My Amish neighbors seem to do well enough. 
One gentleman has a squad of kids. The eldest is in his late twenties, the youngest has to be four or five now. He is in his late forties, or early fifties.

Once a week they clean up, get dressed up in their Sunday best. They all meet at one house. They hold their version of service, reading from the bible, singing hymns. 
Afterwards, the men smoke their pipes, talk about business, work, news, gossip, the weather, us crazy English. 
The women turn to and proceed to make a large meal for everyone.
The children get to play. I have seen them play volleyball. Those of marrying age, early to mid-teens, that is their time to . . . get to know one-another.

The whole process builds a sense of community.


----------



## Maine-Marine (Mar 7, 2014)

if you have 10 years worth of food put away a deep bunker and lots of water... you might get bored

if not
Security, gathering, self sufficient will take up a lot of time


----------



## Elvis (Jun 22, 2018)

dwight55 said:


> The only thing that I really fear I might run out of is toilet paper.
> Takes a lot for a year's supply, . . . and yes, . . . I'm hoarding some.
> 
> May God bless,
> Dwight


I read that the average American uses 24 rolls of TP per year and averages 8 pieces per "go". Hope this helps, The washcloth with a bucket of bleach water method sounds like a really nasty alternative.

Some people crumple it, others fold.
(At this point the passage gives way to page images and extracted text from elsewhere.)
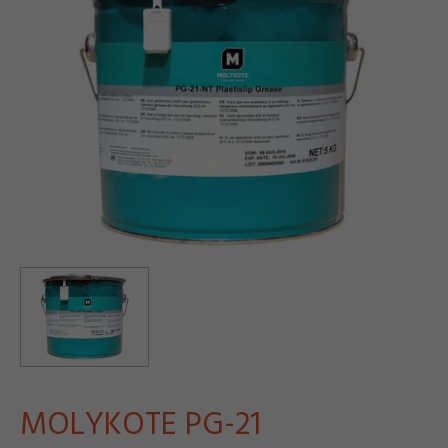
MOLYKOTE PG-21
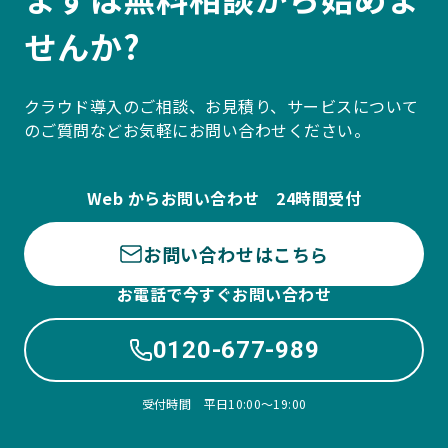
せんか?
クラウド導入のご相談、お見積り、サービスについて
のご質問などお気軽にお問い合わせください。
Web からお問い合わせ 24時間受付
お問い合わせはこちら
お電話で今すぐお問い合わせ
0120-677-989
受付時間 平日10:00〜19:00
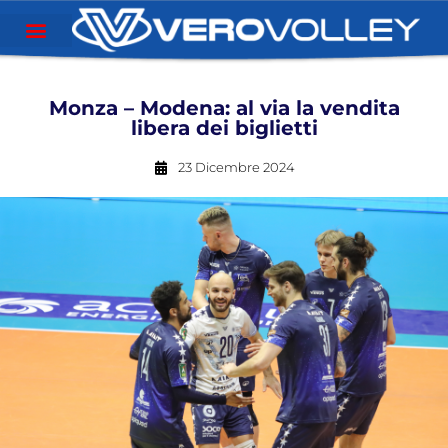
Monza – Modena: al via la vendita
libera dei biglietti
23 Dicembre 2024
I'd suspect that the folders use less paper.


----------



## WhatTheHeck (Aug 1, 2018)

Elvis said:


> I read that the average American uses 24 rolls of TP per year and averages 8 pieces per "go". Hope this helps, The washcloth with a bucket of bleach water method sounds like a really nasty alternative.
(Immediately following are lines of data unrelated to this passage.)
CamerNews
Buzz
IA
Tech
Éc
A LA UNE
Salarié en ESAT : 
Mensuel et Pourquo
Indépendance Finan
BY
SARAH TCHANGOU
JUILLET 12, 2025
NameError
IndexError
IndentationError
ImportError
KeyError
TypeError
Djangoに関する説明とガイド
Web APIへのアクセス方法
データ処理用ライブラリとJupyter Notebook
To add: I read the average person defecates approximately 1,200lbs a year.


----------



## Elvis (Jun 22, 2018)

WhatTheHeck said:


> To add: I read the average person defecates approximately 1,200lbs a year.


Now there's a fact that would work for the game "Trivial Pursuit".


----------



## WhatTheHeck (Aug 1, 2018)

Elvis said:


> Now there's a fact that would work for the game "Trivial Pursuit".


Elvis, you made me laugh out loud. Really.
Thank you.


----------



## Yavanna (Aug 27, 2018)

dwight55 said:


> The only thing that I really fear I might run out of is toilet paper.
> 
> I know, . . . sounds silly, . . . but everyone put down the keyboard and mouse, . . . go look, . . . how many rolls ya got???
> 
> ...


There it is a Toilet paper factory in my town, we buy those big size rolls (300 meters each) in bulk, so its is very cheap. We have enough for about 2 years at our house (2 people) any given moment.


----------



## Back Pack Hack (Sep 15, 2016)

dwight55 said:


> ..........
> 
> I know, . . . sounds silly, . . . but everyone put down the keyboard and mouse, . . . go look, . . . how many rolls ya got???
> 
> ............


I don't need to. I know I've got two full cases in addition to my 'normal, everyday' stock.


----------



## The Tourist (Jun 9, 2016)

Ya' know, Yavanna, the only reason my ancestors were permitted to stay in the states during The Revolutionary War was for their ability to smuggle and steal much needed accessories. I think one of my cousins is still in the trade. But as the story goes, my predecessors all had "Letters of Marque," which made them "legal" and the black sheep of my family.

If you live in a coastal town, I can see opportunities that may not be around later. I'm not exactly a fan of the TEOTWAWKI theory, but then, I've been wrong before...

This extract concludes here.